Real World OCaml, by Yaron Minsky, Anil Madhavapeddy and Jason Hickey

Buy in print and eBook.

Chapter 16. Parsing with OCamllex and Menhir

Many programming tasks start with the interpretion of some form of structured textual data. Parsing is the process of converting such data into data structures that are easy to program against. For simple formats, it's often enough to parse the data in an ad hoc way, say, by breaking up the data into lines, and then using regular expressions for breaking those lines down into their component pieces.

But this simplistic approach tends to fall down when parsing more complicated data, particularly data with the kind of recursive structure you find in full-blown programming languages or flexible data formats like JSON and XML. Parsing such formats accurately and efficiently while providing useful error messages is a complex task.

Often, you can find an existing parsing library that handles these issues for you. But there are tools to simplify the task when you do need to write a parser, in the form of parser generators. A parser generator creates a parser from a specification of the data format that you want to parse, and uses that to generate a parser.

Parser generators have a long history, including tools like lex and yacc that date back to the early 1970s. OCaml has its own alternatives, including ocamllex, which replaces lex, and ocamlyacc and menhir, which replace yacc. We'll explore these tools in the course of walking through the implementation of a parser for the JSON serialization format that we discussed in Chapter 15, Handling JSON Data.

Parsing is a broad and often intricate topic, and our purpose here is not to teach all of the theoretical issues, but to provide a pragmatic introduction of how to build a parser in OCaml.

Lexing and Parsing

Parsing is traditionally broken down into two parts: lexical analysis, which is a kind of simplified parsing phase that converts a stream of characters into a stream of logical tokens; and full-on parsing, which involves converting a stream of tokens into the final representation, which is often in the form of a tree-like data structure called an abstract syntax tree, or AST.
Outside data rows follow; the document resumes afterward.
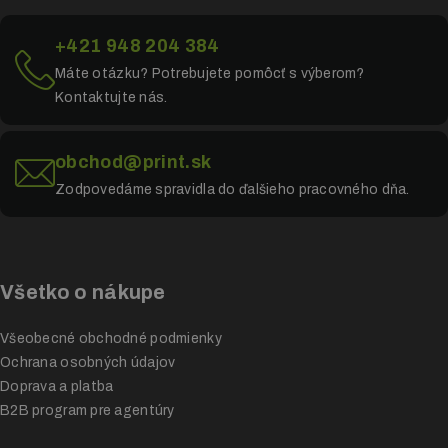
+421 948 204 384
Máte otázku? Potrebujete pomôcť s výberom?
Kontaktujte nás.
obchod@print.sk
Zodpovedáme spravidla do ďalšieho pracovného dňa.
Všetko o nákupe
Všeobecné obchodné podmienky
Ochrana osobných údajov
Doprava a platba
B2B program pre agentúry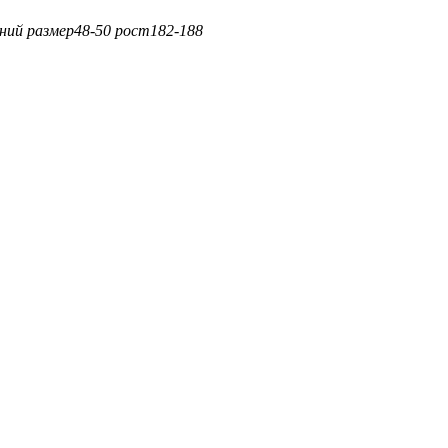
иний
размер
48-50
рост
182-188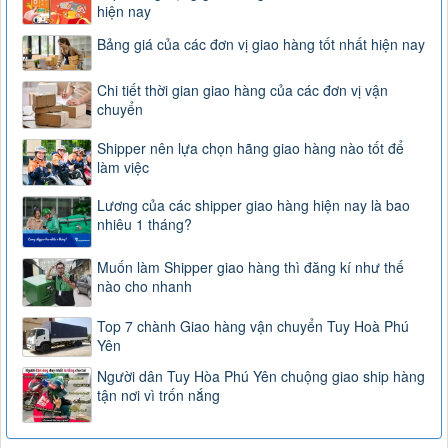
hiện nay
Bảng giá của các đơn vị giao hàng tốt nhất hiện nay
Chi tiết thời gian giao hàng của các đơn vị vận
chuyển
Shipper nên lựa chọn hãng giao hàng nào tốt để
làm việc
Lương của các shipper giao hàng hiện nay là bao
nhiêu 1 tháng?
Muốn làm Shipper giao hàng thì đăng kí như thế
nào cho nhanh
Top 7 chành Giao hàng vận chuyển Tuy Hoà Phú
Yên
Người dân Tuy Hòa Phú Yên chuộng giao ship hàng
tận nơi vì trốn nắng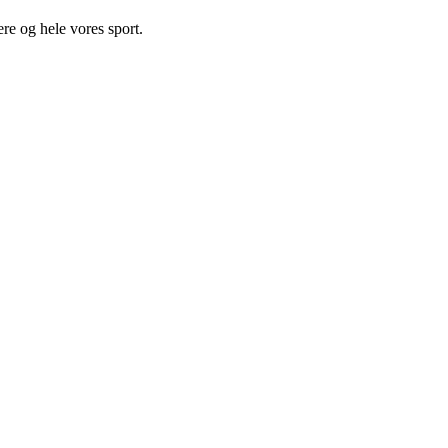
ere og hele vores sport.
It's confusing that the term parsing is applied to both the overall process of converting textual data to structured data, and also more specifically to the second phase of converting a stream of tokens to an AST; so from here on out, we'll use the term parsing to refer only to this second phase.

Let's consider lexing and parsing in the context of the JSON format. Here's a snippet of text that represents a JSON object containing a string labeled title and an array containing two objects, each with a name and array of zip codes:

{ "title": "Cities", "cities": [ { "name": "Chicago", "zips": [60601] }, { "name": "New York", "zips": [10004] } ] }

At a syntactic level, we can think of a JSON file as a series of simple logical units, like curly braces, square brackets, commas, colons, identifiers, numbers, and quoted strings. Thus, we could represent our JSON text as a sequence of tokens of the following type:

type token =
  | NULL
  | TRUE
  | STRING of string
  | INT of int
  | FLOAT of float
  | ID of string
  | EOF

Note that this representation loses some information about the original text. For example, whitespace is not represented. It's common, and indeed useful, for the token stream to forget some details of the original text that are not required for understanding its meaning.

If we converted the preceding example into a list of these tokens, it would look something like this:

[ LEFT_BRACE; ID("title"); COLON; STRING("Cities"); COMMA; ID("cities"); ...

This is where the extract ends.